Your assignment ->
Output only the lines below from the one containing "gar cobertura adicional si la necesita." to the one containing "recreativos. Proteja sus", exactly as written, both ends kept.

Information supplied ->
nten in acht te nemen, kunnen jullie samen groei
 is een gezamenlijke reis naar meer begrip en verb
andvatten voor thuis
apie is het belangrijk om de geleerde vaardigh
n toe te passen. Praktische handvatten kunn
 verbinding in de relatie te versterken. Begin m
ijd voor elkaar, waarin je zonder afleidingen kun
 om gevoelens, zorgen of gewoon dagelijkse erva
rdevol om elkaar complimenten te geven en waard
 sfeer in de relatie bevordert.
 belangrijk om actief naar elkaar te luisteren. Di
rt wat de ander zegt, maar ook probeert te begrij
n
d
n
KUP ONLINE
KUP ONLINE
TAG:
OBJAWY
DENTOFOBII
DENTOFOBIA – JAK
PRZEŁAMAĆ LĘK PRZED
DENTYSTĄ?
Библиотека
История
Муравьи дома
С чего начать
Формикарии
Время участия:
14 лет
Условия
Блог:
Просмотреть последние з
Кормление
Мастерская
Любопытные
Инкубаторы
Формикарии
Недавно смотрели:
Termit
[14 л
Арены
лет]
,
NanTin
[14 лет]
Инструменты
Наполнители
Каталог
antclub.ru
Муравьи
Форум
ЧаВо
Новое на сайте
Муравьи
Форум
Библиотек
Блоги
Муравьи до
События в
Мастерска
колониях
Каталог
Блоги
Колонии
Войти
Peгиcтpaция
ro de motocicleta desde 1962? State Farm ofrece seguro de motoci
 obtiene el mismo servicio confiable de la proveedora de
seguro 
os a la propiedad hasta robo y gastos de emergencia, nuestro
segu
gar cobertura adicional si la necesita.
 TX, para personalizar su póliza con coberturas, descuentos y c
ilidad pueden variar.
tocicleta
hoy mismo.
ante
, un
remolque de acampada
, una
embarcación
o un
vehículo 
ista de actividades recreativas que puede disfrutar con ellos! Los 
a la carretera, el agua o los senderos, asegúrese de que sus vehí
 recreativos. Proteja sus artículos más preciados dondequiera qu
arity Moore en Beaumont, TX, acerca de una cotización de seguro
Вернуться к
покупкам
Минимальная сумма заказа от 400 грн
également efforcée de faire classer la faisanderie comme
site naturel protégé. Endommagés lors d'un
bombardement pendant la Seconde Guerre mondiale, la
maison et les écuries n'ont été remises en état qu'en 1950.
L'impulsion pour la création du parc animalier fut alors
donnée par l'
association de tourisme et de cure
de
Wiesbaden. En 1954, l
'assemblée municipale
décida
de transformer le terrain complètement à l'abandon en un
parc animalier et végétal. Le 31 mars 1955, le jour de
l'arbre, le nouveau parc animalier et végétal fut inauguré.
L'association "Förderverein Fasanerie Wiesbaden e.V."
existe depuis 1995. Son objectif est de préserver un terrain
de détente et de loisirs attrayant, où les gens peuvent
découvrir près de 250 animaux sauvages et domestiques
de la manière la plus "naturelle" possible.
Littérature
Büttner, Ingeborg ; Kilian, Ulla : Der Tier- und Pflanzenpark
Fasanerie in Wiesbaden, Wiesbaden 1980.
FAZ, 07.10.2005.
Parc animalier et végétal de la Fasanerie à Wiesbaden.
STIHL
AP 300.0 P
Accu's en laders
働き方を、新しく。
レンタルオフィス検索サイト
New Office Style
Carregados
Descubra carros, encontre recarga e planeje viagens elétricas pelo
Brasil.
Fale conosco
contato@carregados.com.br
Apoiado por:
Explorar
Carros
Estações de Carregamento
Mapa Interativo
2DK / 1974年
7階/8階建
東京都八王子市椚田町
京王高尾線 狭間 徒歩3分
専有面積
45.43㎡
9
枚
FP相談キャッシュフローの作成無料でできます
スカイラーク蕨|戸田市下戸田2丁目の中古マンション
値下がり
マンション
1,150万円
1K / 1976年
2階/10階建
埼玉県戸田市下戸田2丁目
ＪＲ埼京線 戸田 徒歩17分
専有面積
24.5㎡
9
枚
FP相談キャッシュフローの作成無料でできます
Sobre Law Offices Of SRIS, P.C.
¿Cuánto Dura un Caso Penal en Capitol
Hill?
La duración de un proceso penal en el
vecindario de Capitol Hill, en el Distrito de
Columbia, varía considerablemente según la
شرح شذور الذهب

Exercise result ->
gar cobertura adicional si la necesita.
 TX, para personalizar su póliza con coberturas, descuentos y c
ilidad pueden variar.
tocicleta
hoy mismo.
ante
, un
remolque de acampada
, una
embarcación
o un
vehículo 
ista de actividades recreativas que puede disfrutar con ellos! Los 
a la carretera, el agua o los senderos, asegúrese de que sus vehí
 recreativos. Proteja sus artículos más preciados dondequiera qu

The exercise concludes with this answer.